İyiliğin karşılığı bu mudur?

 

İyiliğin karşılığı bu mudur?

Adbâ; Hz. Peygamber'in devesinin adıdır. Son derece cins, süratli bir deve idi.

Bu deve önceleri Benî Akıl kabilesinden birisine aitti. Sonra Hz. Peygamber ona ganimet olarak sahip oldu.

Bir ara müşrikler, Medinelilerin otlaktaki hayvanlarına baskın yaptılar ve Adbâ'yı da götürdüler. Onu götürdüklerinde Müslümanlardan bir kadını da esir etmişlerdi. Esir edilen bu kadın, Ebû Zerr'in karısıdır.

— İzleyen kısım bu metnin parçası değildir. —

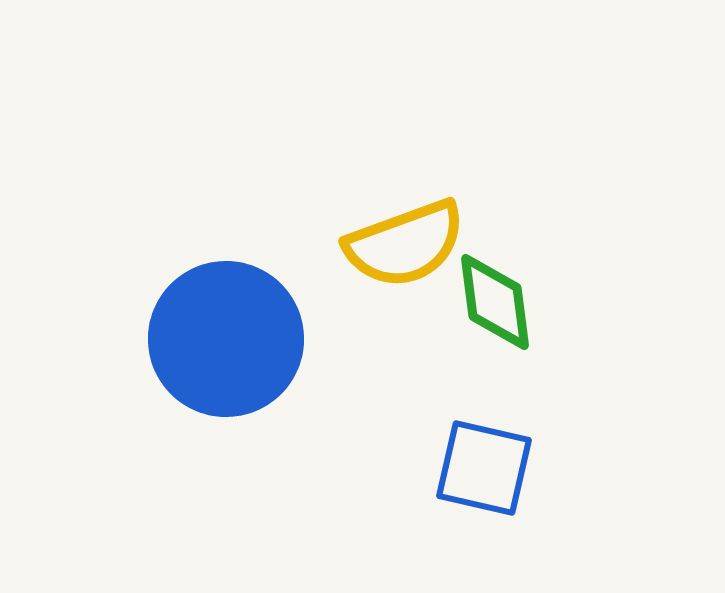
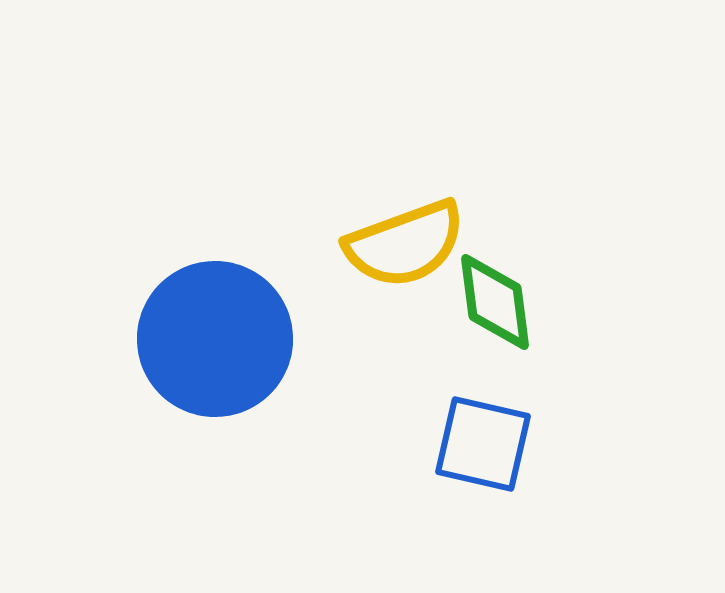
blue circle: moved 11 px left
blue square: moved 1 px left, 24 px up
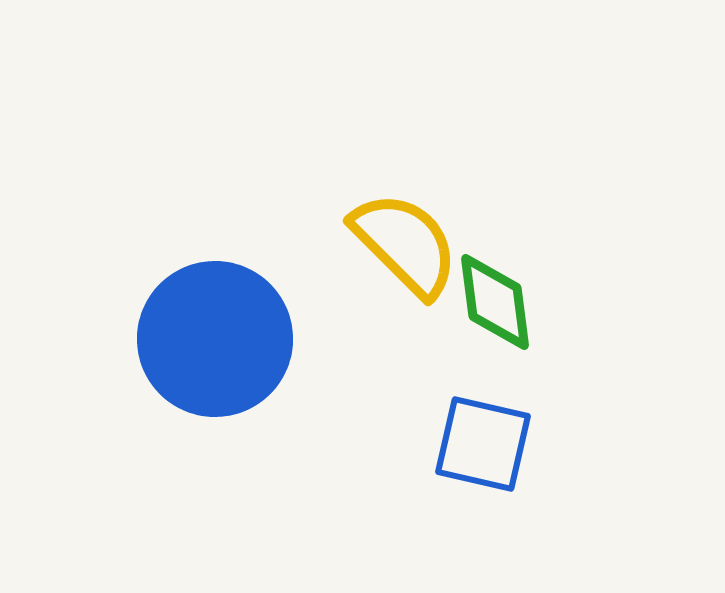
yellow semicircle: rotated 115 degrees counterclockwise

Müşrikler geceleyin develerini avlularında çöktürürlerdi. Bir gece hepsi uyudular, kadın kalktı. Elini hangi deveye dokundursa, deve böğürüyordu. Nihayet Adbâ'nın yanıma geldi. O itaatkâr, binilmeye alışık bir devenin yanına gelmişti. Hemen ona bindi, sonra; eğer Allah kendisini kurtarırsa onu mutlaka boğazlamayı adadı.

Kadın Medine'ye gelince, devenin Hz. Peygamber'in devesi olduğu anlaşıldı ve

Resûlullah bundan haberdar edildi. Bunun üzerine Resûlullah haber saldı, kadın getirildi. Kendisine kadının adağı bildirildi.

Efendimiz:

"Ona ne de kötü ceza vermişsin -veya ona ne de kötü ceza vermiş; eğer Allah onu bunun üzerinde kurtarırsa onu mutlaka boğazlayacakmış!

Allah'a isyan konusundaki ve insanoğlunun sahibi olmadığı şeydeki nezre vefa olmaz" buyurdu.

Hadis-i şerifin son kısmından iki hüküm çıkmaktadır:

1. Bir kimse, günah olan bir şeyi yapmak için adakta bulunursa adağının gereğini yerine getirmez.

2. Sahibi olmadığı bir şeyi sadaka olarak vermeyi veya böyle bir hayvanı kurban etmeyi adayan kişi bu adağını yerine getirmez.